La lutte que ces Grecs ont engagée par la suite pour rejeter les valeurs culturelles méridionales est exprimée dans une légende qui relate des faits datant du règne de Cécrops : «Cécrops convoqua les citoyens en assemblée, à cette époque il était d’usage de faire participer les femmes aux délibérations publiques. Alors, les hommes votèrent pour Neptune, et les femmes pour Minerve ; et comme il y avait une femme de plus, ce fut Minerve qui l’emporta. Neptune, ainsi rebuté, se courrouça, et la mer recouvrit la terre des Athéniens.
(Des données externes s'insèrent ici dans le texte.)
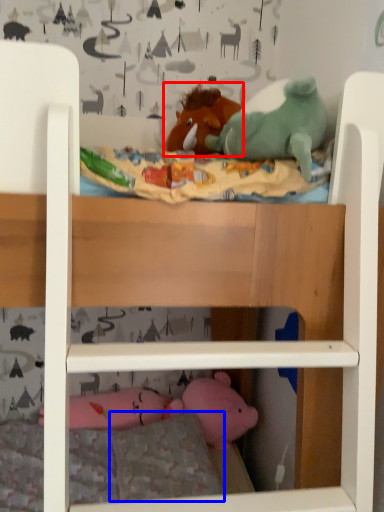 Question: Which of the following is the farthest to the observer, toy (highlighted by a red box) or pillow (highlighted by a blue box)?

Choices:
 (A) toy
 (B) pillow

Answer: (A) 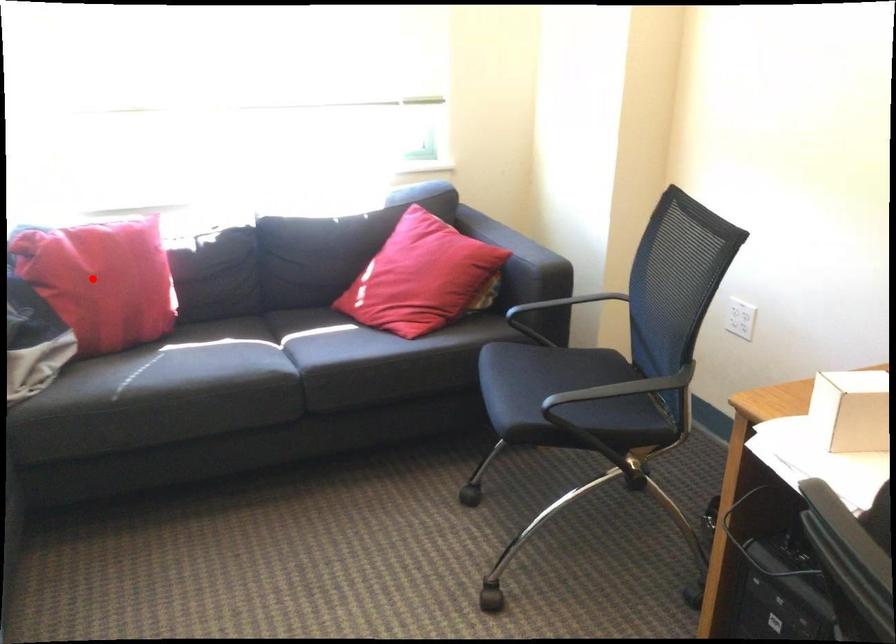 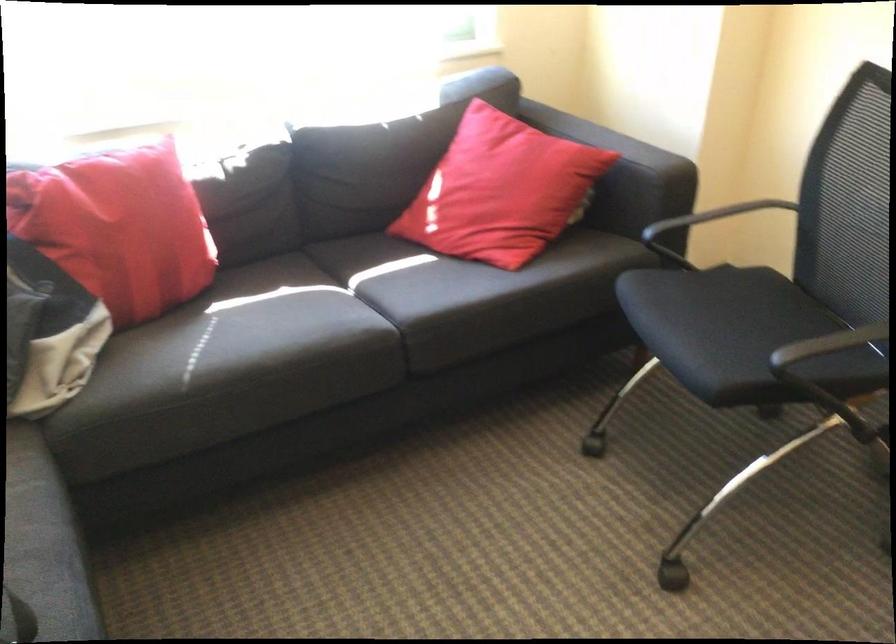 Question: A red point is marked in image1. In image2, is the corresponding 3D point closer to the camera or farther? Reply with the corresponding letter.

Pour apaiser la colère du dieu, les citoyens se virent forcés d’infliger trois punitions à leurs femmes : elles devaient perdre leur droit de vote ; leurs enfants ne seraient plus nommés d’après la mère ; elles-mêmes n’auraient plus le droit de s’appeler Athéniennes. » (Turel) Ce texte se situe à l’époque où les Grecs s’émancipaient des valeurs cultuelles méridionales sur leur sol. Louis Bentoew montre que Danaos avait une épouse nommée Ethiopis et une fille Céléno, dont le nom signifie : noir. Il montre que le même nom était porté aussi par la fille d’Atlas. Céléno eût de Neptune un fils appelé Célénus. Un autre Célénus, fils de Phylos, est à la base des cultes antiques du Péloponnèse. Persée, roi d’Argos, eût aussi un petit fils appelé Céléno. Céline était également la fille de proelus, roi de Tirynthe. La déesse Diane de l’Attique était une éthiopienne, une Vénus noire était adorée à Corinthe. D’après Homère, à l’origine les îles Samothrace, Lemnos et Lesbos étaient appelés Ethiopie. Selon le même auteur, Pélops (qui a donné Péloponnèse, ne saurait signifier que l’homme au teint basané.)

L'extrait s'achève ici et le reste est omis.